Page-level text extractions
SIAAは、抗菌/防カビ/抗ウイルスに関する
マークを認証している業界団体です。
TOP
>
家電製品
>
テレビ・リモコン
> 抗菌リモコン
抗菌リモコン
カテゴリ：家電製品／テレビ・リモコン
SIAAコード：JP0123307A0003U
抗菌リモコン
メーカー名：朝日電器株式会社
--
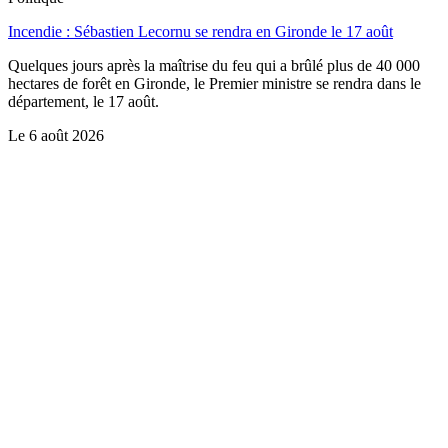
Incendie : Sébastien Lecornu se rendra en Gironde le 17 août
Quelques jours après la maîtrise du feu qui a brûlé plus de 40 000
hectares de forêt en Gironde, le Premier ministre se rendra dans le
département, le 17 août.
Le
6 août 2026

*EXERCISE DESCRIPTION:* Once the line with "SIAAは、抗菌/防カビ/抗ウイルスに関する" is found in the records above, print exactly that line and every line after it through the line with "メーカー名：朝日電器株式会社".

*REPLY TO THE TASK:*
SIAAは、抗菌/防カビ/抗ウイルスに関する
マークを認証している業界団体です。
TOP
>
家電製品
>
テレビ・リモコン
> 抗菌リモコン
抗菌リモコン
カテゴリ：家電製品／テレビ・リモコン
SIAAコード：JP0123307A0003U
抗菌リモコン
メーカー名：朝日電器株式会社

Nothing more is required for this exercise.